North Korean leader Kim Jong Un holds a meeting of the Central Military Commission of the Workers' Party of Korea in this undated photo released by the Korean Central News Agency on Aug. 28. (KCNA via Reuters)

Kim Jong Un, the querulous North Korean leader, said the recent standoff with South Korea was resolved not through negotiation but “thanks to the tremendous military muscle” of the country’s nuclear weapons.

Some analysts have suggested that Pyongyang’s recent eagerness to hold talks with Seoul could be a sign of domestic vulnerability for Kim, whose official titles include first chairman of the National Defense Commission and supreme commander of the Korean People’s Army.

But according to North Korea’s version of events, last weekend’s confrontation with South Korea was a sign of the former’s strength.

“We protected the dignity and sovereignty of the country, the gains of the revolution and the happiness of the people by our own efforts amid the tempest of the history without anybody’s support and sympathy,” Kim told officials at a meeting to review the “revolutionary measures” the regime had taken over the past week, according to the country’s official Korean Central News Agency.

The news report, published Friday, also said the 30-something leader had dismissed some members of the Central Military Commission, which is responsible for the Korean Workers’ Party’s military policies, and appointed new ones.
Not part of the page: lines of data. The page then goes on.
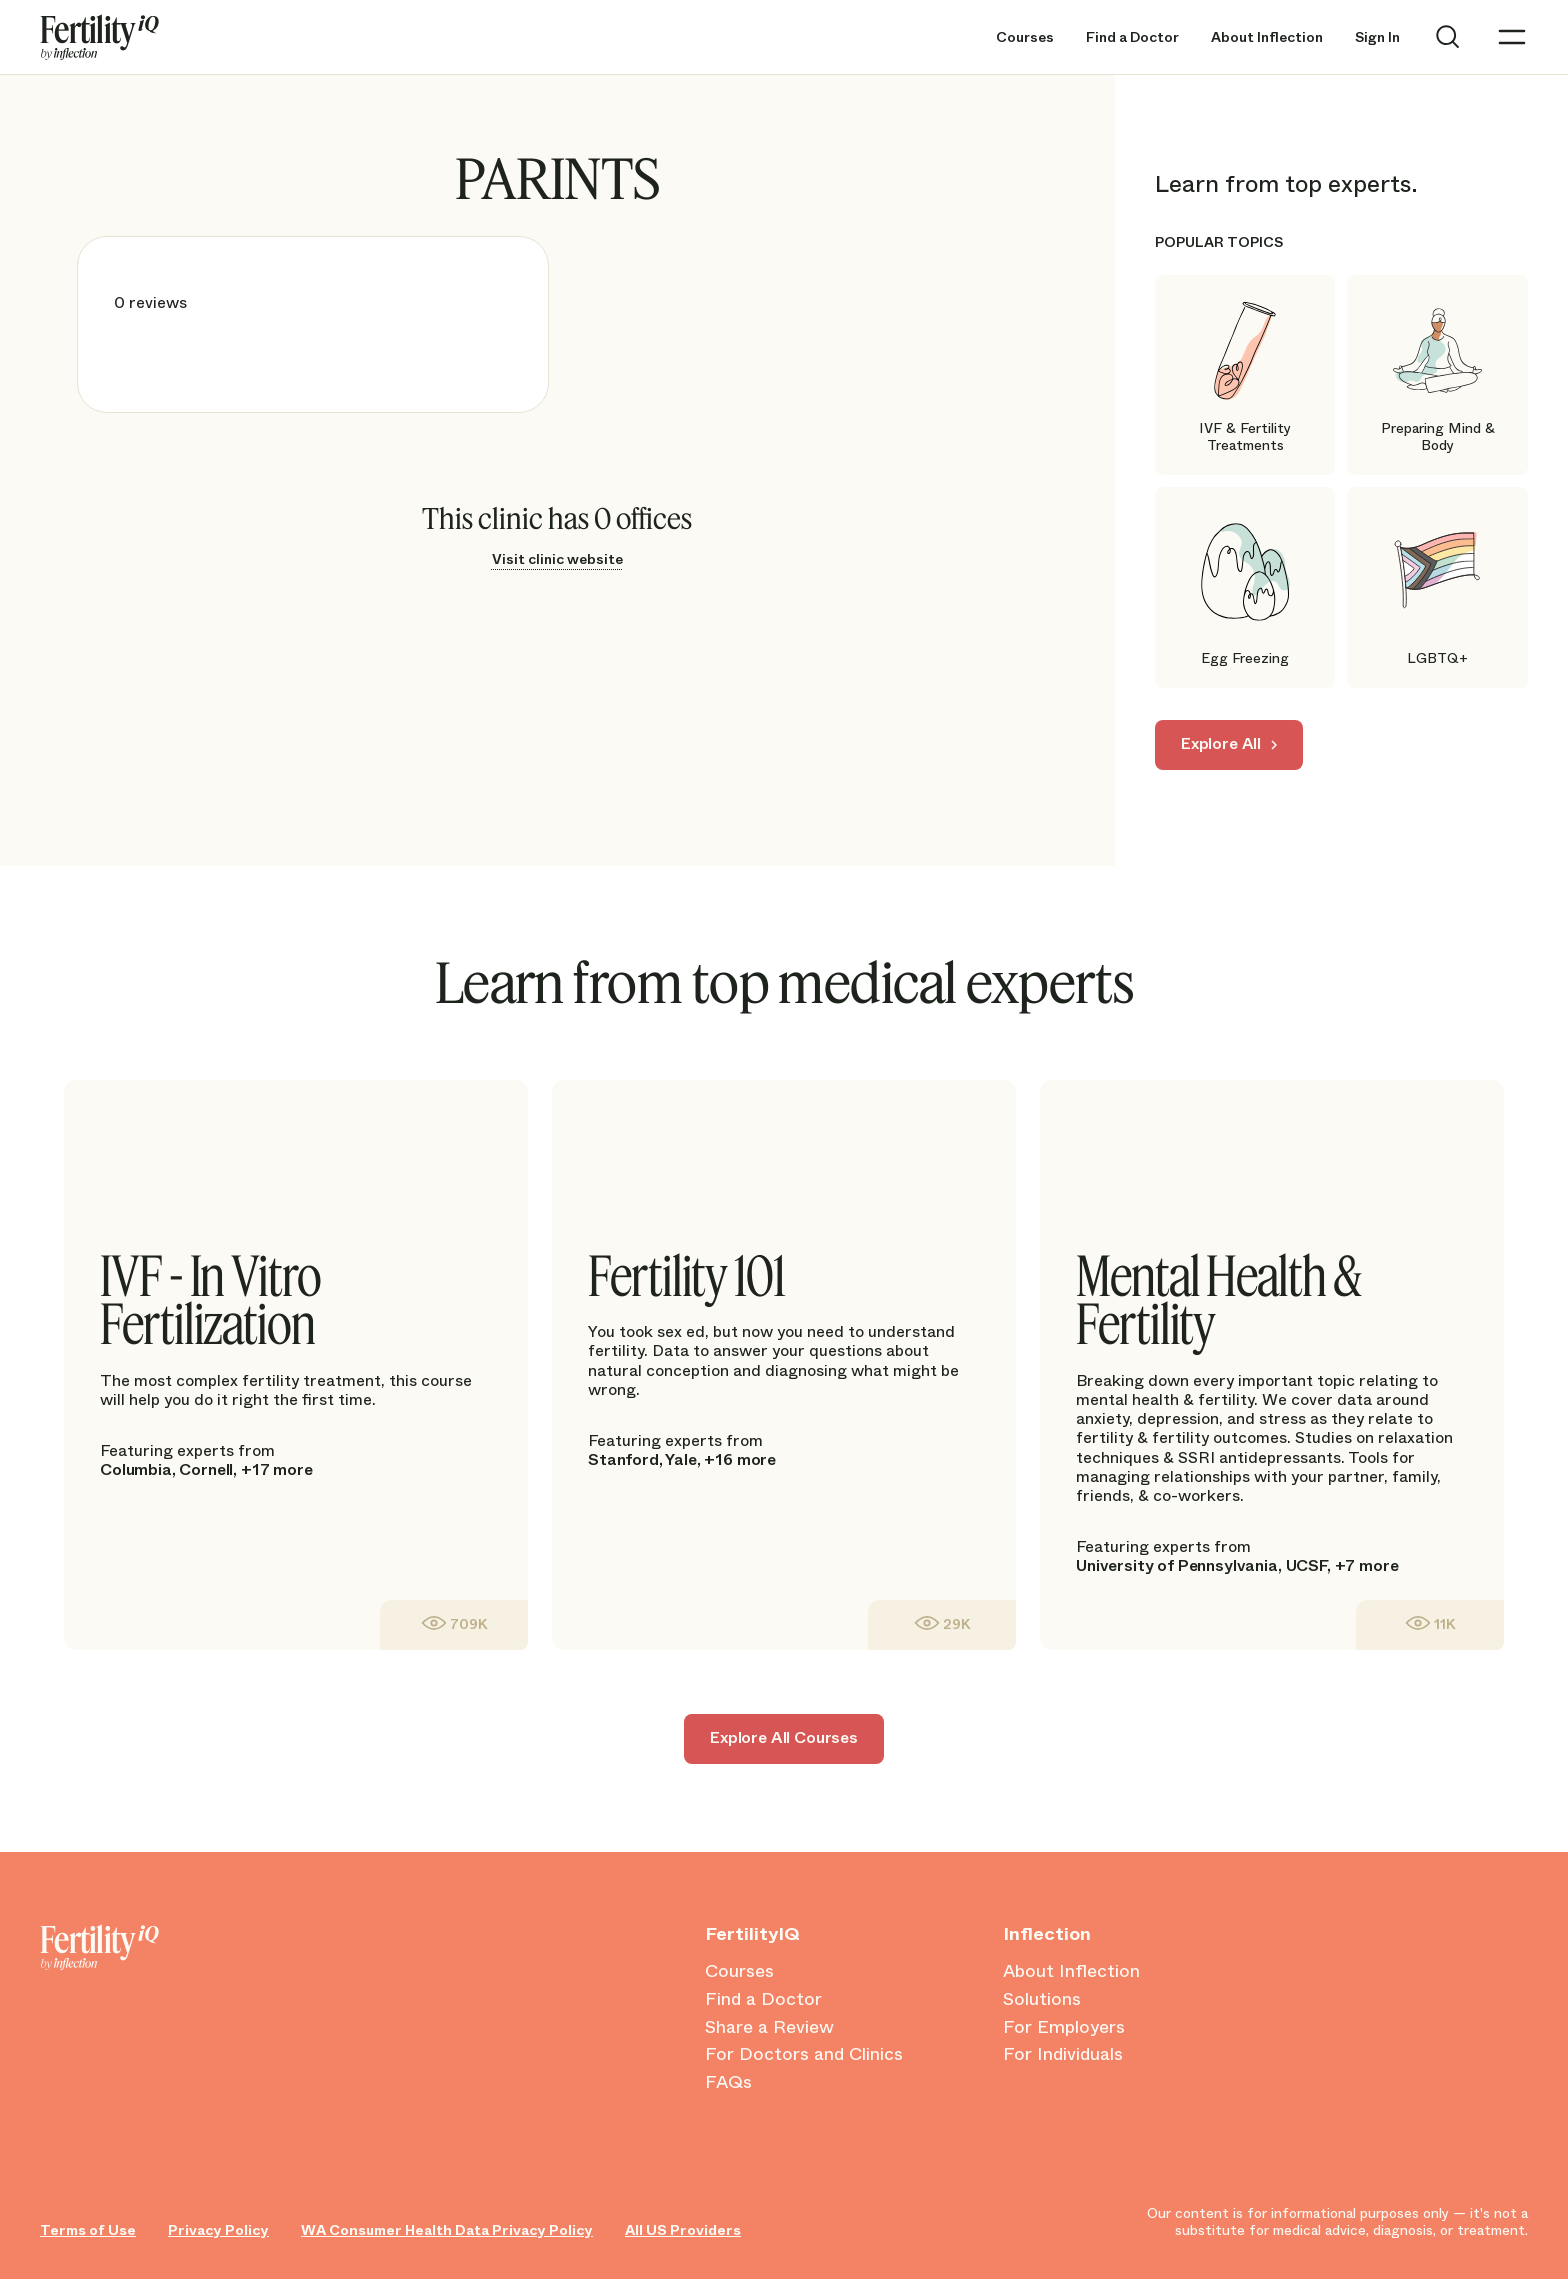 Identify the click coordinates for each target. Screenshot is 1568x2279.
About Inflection (1267, 37)
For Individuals (1063, 2055)
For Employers (1064, 2028)
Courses (1025, 37)
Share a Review (769, 2028)
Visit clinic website (557, 559)
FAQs (728, 2083)
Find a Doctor (1132, 37)
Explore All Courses (784, 1737)
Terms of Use (88, 2230)
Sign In (1377, 37)
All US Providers (683, 2230)
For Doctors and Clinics (804, 2055)
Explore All (1221, 743)
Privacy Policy (218, 2230)
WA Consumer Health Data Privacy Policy (447, 2230)
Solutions (1042, 2000) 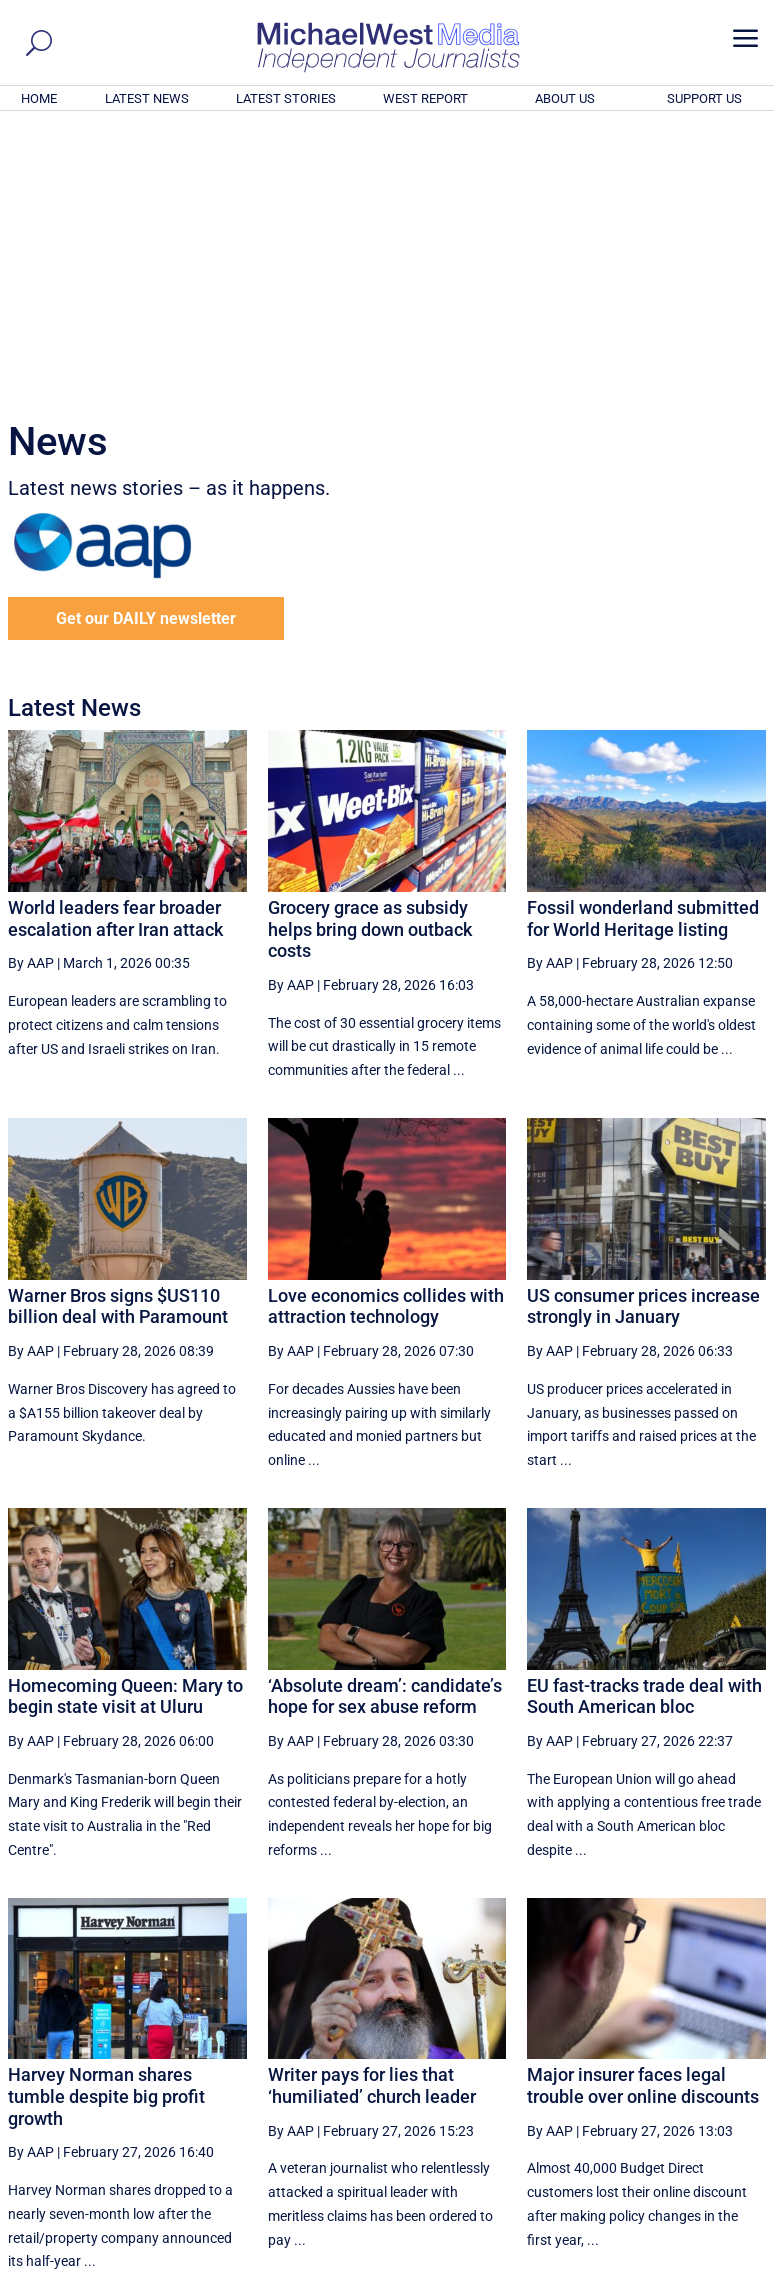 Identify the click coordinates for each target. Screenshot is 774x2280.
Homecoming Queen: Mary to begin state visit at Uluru (125, 1424)
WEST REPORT (425, 98)
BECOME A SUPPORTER (676, 2155)
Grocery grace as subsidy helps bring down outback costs (370, 657)
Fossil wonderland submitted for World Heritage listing (643, 646)
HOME (39, 98)
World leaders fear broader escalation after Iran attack (115, 646)
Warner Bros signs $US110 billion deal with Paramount (118, 1034)
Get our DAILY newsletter (146, 346)
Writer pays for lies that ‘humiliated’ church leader (372, 1813)
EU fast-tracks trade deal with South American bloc (644, 1424)
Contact (674, 2268)
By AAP (31, 691)
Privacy (731, 2268)
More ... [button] (711, 2078)
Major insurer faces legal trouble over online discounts (643, 1813)
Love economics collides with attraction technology (386, 1034)
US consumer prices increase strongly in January (643, 1034)
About (623, 2268)
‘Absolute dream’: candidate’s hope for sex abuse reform (385, 1424)
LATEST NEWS (147, 98)
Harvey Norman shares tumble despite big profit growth (106, 1824)
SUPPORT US (704, 98)
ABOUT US (565, 98)
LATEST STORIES (286, 98) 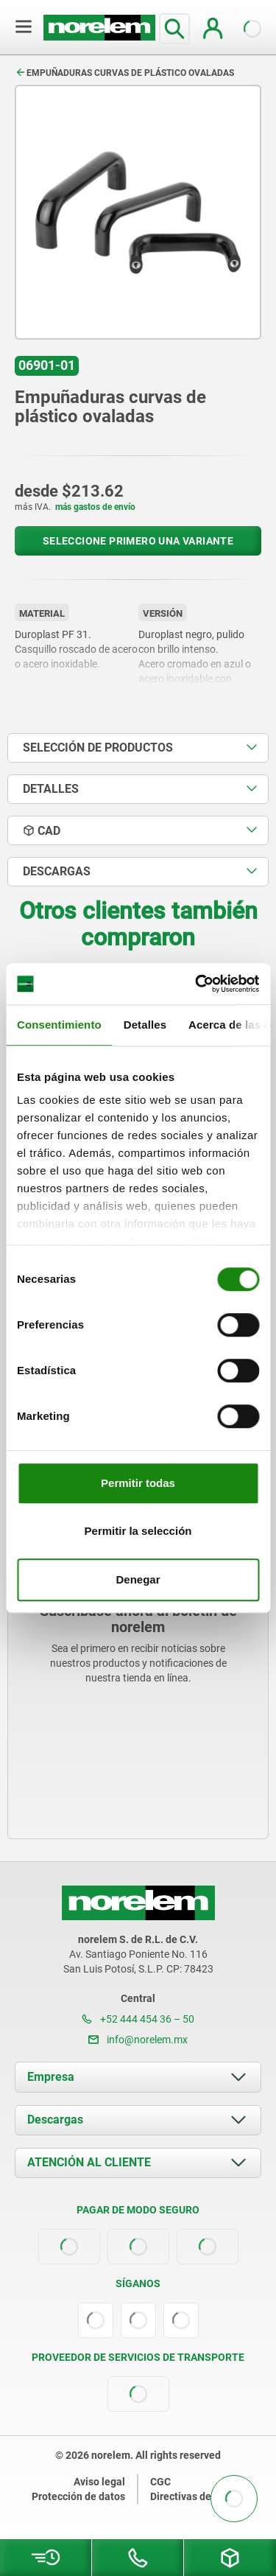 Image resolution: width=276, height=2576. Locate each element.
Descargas (55, 2120)
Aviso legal (99, 2482)
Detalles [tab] (145, 1024)
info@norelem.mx (138, 2039)
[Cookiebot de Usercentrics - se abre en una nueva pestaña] (196, 983)
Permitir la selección (138, 1531)
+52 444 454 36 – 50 (138, 2019)
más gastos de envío (95, 507)
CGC (160, 2482)
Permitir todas (138, 1483)
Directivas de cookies (200, 2496)
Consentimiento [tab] (59, 1024)
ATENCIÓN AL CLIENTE (89, 2162)
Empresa (50, 2077)
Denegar (138, 1579)
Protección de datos (78, 2496) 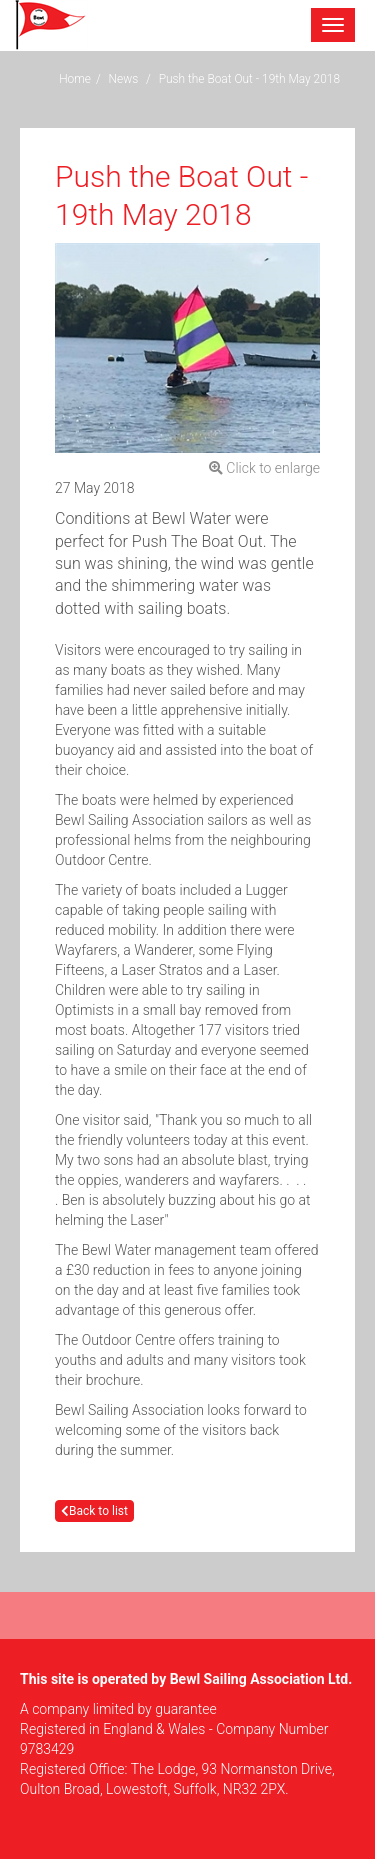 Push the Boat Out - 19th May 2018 (249, 79)
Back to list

But it did not say which officials had been replaced. The dismissals follow an extended period of sometimes brutal personnel changes in North Korea, notably Kim’s execution of his defense minister this year.

Tensions between North Korea and South Korea — which technically remain at war because fighting in the Korean War ended with an armistice, not a peace treaty — escalated sharply this month after two South Korean soldiers were severely wounded in a land mine explosion blamed on the North.

Seoul retaliated by switching on huge speakers that blared derogatory propaganda about Kim across the border, angering the North Korean regime, which treats Kim like a deity. Pyongyang threatened military action if the speakers were not silenced by 5 p.m. Saturday. The standoff was resolved after more than 40 hours of talks when South Korea settled Tuesday for an expression of regret, rather than an apology, from North Korea, and agreed to turn off the speakers.

But with his trademark bluster, Kim said that by proposing talks with Seoul, Pyongyang had cleared “the dark clouds of war that hung over the Korean nation,” KCNA reported.

The regime brought the situation back from “the brink of a war” not through negotiation, Kim said, but with “tremendous military muscle with the nuclear deterrent for self-defense.”

In South Korea, the events of the past week, not surprisingly, are seen rather differently. Analysts were surprised by Pyongyang’s eagerness to hold talks and its willingness to issue a statement of regret without the usual theatrics, which often include eye-popping demands for aid and several bouts of storming from the room.

Chun Yung-woo, a former South Korean nuclear negotiator and national security adviser, said North Korea was practically “begging” for talks after it realized that it was not able to follow through on its threat of military action if the speakers were not turned off.

“By setting a 48-hour ultimatum, the North Koreans were driven into a corner. They could not deliver on their blackmail,” Chun said. “The only option for North Korea was to beg for a negotiated solution.”

This eagerness, coupled with Friday’s report on the latest personnel changes, suggests that Kim was unhappy with the sudden escalation in tensions, partly because he and his military officials seem to have underestimated the ferocity of the South Korean response.

The loudspeaker broadcasts — which called the young leader “incompetent” and made fun of his never having met the leader of another country — came as a “curve ball,” one U.S. official said on the usual condition of anonymity.

But Kim’s larger objective was most likely to create some distance between Seoul and Washington by distracting South Korea’s president, Park Geun-hye, from efforts to hold talks on North Korea’s nuclear weapons program, the U.S. official said.

Talks to persuade Pyongyang to give up its nuclear weapons program have been stalled for years, and North Korea recently said it had no interest in a deal like the one the United States recently brokered with Iran.